The tenant later died, and his son (the applicant) succeeded to the property. In July 1995 the same council had granted the applicant planning permission to build a bungalow and garage in the garden of the property. In July 1996 the applicant's solicitors wrote asking the council for consent to carry the proposed development, i.e. in effect requesting a partial release or relaxation of the restrictive covenant. In August 1996 the council replied, saying that they would be willing to release the applicant from the covenant "subject to [his] paying to the council a sum equivalent to 90 per cent of the open market value of the building plot …" There was then further correspondence, with the applicant's solicitor asking what was the council's justification for imposing the covenant in the first place, and the council replying that it had been imposed in order to realise for the council the benefit of any future development value. The applicant applied to the High Court for judicial review of the council's decision, alleging variously: that the covenant was illegal and void; that the demand for any payment as consideration for the release of the covenant was unlawful or irrational; in that alternative, that the demand for 90 per cent of the value of the plot was irrational. The question of the illegality of the covenant was abandoned at first instance, but re-instated when the matter came to the Court of Appeal.

Laws LJ delivering the principal judgment upheld the application for judicial review in the following terms:

In my judgement, the policy of this legislation generally is to enable tenants exercising the right to buy to enjoy what might be called the ordinary fruits or advantages of homeownership, including a rise in the value of their property, whether that is because of the benefits of a later acquired planning permission or otherwise …

The course of events in this case has the appearance … of a state of affairs in which, in truth and in effect, the local authority are exacting a price for the property under the right-to-buy scheme in two stages or tranches: first, the price fixed in the conveyance itself; and, second, through the mechanism of this covenant, a further price if the value of the property is enhanced by the potential for development. Such a state of affairs is entirely outwith the scheme of this statute, which, in general terms, as it seems to me, requires the local authority to convey to the tenant purchaser the property upon conditions that the tenant purchaser, and not the vendor council, has and retains the financial as well as any other benefits arising sooner or later from possession and ownership of the property. The tenant's rights are constrained, certainly by sections 155 and 157. The provisions for valuation are tight and carefully set out. There is simply no room, as it seems to me, for what has been done here.

Cardon D.C. v. Paton [2000] 35 EG 132

In this case, the conveyance contained a not entirely dissimilar restrictive covenant and the question was whether it had been breached by the use of the properties in question for short-term commercial holiday lettings.
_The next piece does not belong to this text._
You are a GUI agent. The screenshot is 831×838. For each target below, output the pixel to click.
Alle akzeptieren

Yes, said the Court of Appeal: the occasional use of such a property by the owner as a second home to which he repaired as and when circumstances allowed would probably not be in breach of the covenant; nor, probably, would such intermittent use by members of the owner's family; nor an extended letting for, say, six months or more at a time. However, short term commercial holiday lettings were contrary to the terms of the covenant, and an injunction would be granted to restrain any future breaches, with costs awarded to the council.